Mobile phones sprang to life across the
Kashmir Valley after more than two months of silence as Indian authorities
removed a key element of their clampdown on the region’s 7 million people.
Around noon local time, Kashmiris who have
monthly cellphone plans — but not those with prepaid connections — discovered
they were again able to communicate with friends, relatives and colleagues.
Parents called their children studying in other parts of India. Business
executives called their customers. Anyone who could make a call made one — or
dozens.
Feroz Khan, a dealer in shawls and
handicrafts, sat outside his shop in downtown Srinagar and spent an hour
calling each of his clients in different cities. “It is like telling them that
we, too, exist,” he said, a smile of relief on his face. “It is unimaginable
for people living outside Kashmir to understand how we managed to live without
communication for 70 days.”
The reprieve comes at a bleak time for most
Kashmiris. The shutdown in cellular phone service was part of an unprecedented
crackdown tied to India’s decision on Aug. 5 to strip Kashmir of its autonomy
and statehood.
Anticipating large and potentially violent
protests in response to its move, India blocked all communications, shut down
Internet service and placed severe restrictions on movement. Authorities
detained thousands of people, including children, and arrested nearly all of
the state’s political leadership. The restrictions affected emergency medical
care. Security forces faced allegations of torture.

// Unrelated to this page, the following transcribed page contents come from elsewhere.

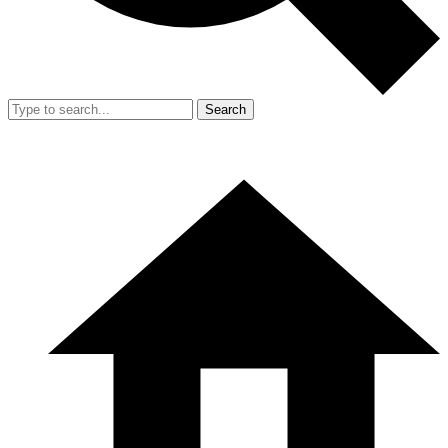
Search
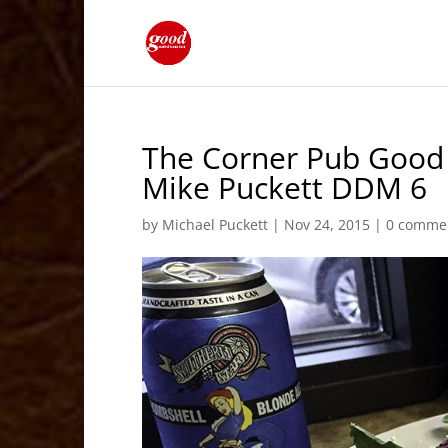
The Corner Pub Good 
Mike Puckett DDM 6
by
Michael Puckett
|
Nov 24, 2015
|
0 comme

In recent weeks, India has eased some
restrictions, restoring landline service and permitting people to move around
mostly unhindered. But Internet access remains cut off and dozens of
high-profile politicians are still in detention. Shops are shuttered except for
a few hours a day, out of anger at India’s decision and, in some cases, fear of
reprisals by militants. Schools are largely empty of students.
International human rights groups and a
growing number of U.S. lawmakers have criticized India’s crackdown in Kashmir.
Indian Prime Minister Narendra Modi has declared that the revocation of
Kashmir’s autonomy represented a “new dawn” for the Muslim-majority region,
which has been home to an anti-India insurgency for three decades. He vowed to
make a “paradise” in Kashmir, but it remains unclear how the government plans
to achieve such a goal.
On Monday, after two months of being cut off
from modern communications, many Kashmiris rushed to make calls to people
across the country. There are about 6 million mobile phone connections overall
in the Kashmir Valley, said a senior official who spoke on the condition of
anonymity because he was not authorized to comment on the matter. He could not
provide a figure for the different types of mobile plans.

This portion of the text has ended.